В середине 50–х годов тимофеевская компания, просуществовав лет десять, стала расползаться. На то было несколько внутренних и внешних причин.
Во — первых, все молодые компании не могут существовать до старости. Они распадаются, когда у каждого созревает внутренняя цель, требующая иного общения, а иногда и освобождения от прежнего. Ибо в каждой среде образуется как бы право собственности на личность, и чем ярче эта личность, тем неохотнее отпускает ее среда.
Так произошло с некоторыми из нас.
Во — вторых, времена настали иные. Стали печататься наши стихи, ставиться на сцене пьесы, выходить фильмы, книги. Открылись перспективы творческой жизни, требующей большей душевной отдачи и времени.
Наконец, Юрий Тимофеев женился на поэтессе Веронике Тушновой и переехал к ней. Не стало места для наших сидений.

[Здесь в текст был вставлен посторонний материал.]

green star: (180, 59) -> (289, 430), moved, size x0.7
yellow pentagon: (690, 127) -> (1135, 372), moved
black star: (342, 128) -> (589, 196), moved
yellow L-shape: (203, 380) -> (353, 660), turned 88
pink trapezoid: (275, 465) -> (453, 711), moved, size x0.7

С Вероникой все мы подружились, в том числе и Тоомы. Вероника — в ту пору весьма популярная среди читателей и особливо читательниц поэзии — была женственна, красива, обладала душой открытой и сочувствующей. Но в доме Тимофеева, где прежде хозяйничали все кому придется, появилась хозяйка. Мы стали бывать у Тимофеева уже не скопом, а врозь, и собирались только на дни рождения или по другим специальным поводам.
В первые годы знакомства наши отношения с Тоомом не выходили за рамки доброжелательного приятельства.
Я знал, что до войны он играл в знаменитой Арбузовской студии, из круга которой вышло несколько талантливых писателей и актеров, к примеру Александр Галич. Знал, что он воевал в Эстонском корпусе, что после войны окончил Литературный институт.
Но в компании, где все выказывали разнообразные дарования, Леон не сочинял стихов и песен, рассказов и пьес, не пел, не приглашал посмотреть режиссерские и актерские работы. Но несмотря на это «невыказывание», авторитет его был высок. С ним хотелось подружиться.
Началом нашей дружбы послужил малозначительный эпизод.
Получив небольшой гонорар (большие бывали крайне редко), я решил истратить его с особой пользой — купить вещь необычную, которую никогда не купил бы в обычных обстоятельствах. С этим намерением я шел по улице Горького, разглядывая витрины магазинов. Подходящая вещь не подворачивалась или была не по деньгам. И тут я встретил Тоома. Мы пошли вместе, обсуждая варианты покупки. Наконец пришла идея пойти в магазин на Неглинной и купить какой‑нибудь музыкальный инструмент. Скрипки и контрабасы нам не подходили. Средств хватило лишь на пионерский барабан. Мы остановились на нем. Но возле кассы Тоома осенило. Он сказал, что барабаном обязательно овладеет мой малолетний сын и дома житья не будет. Идея рухнула.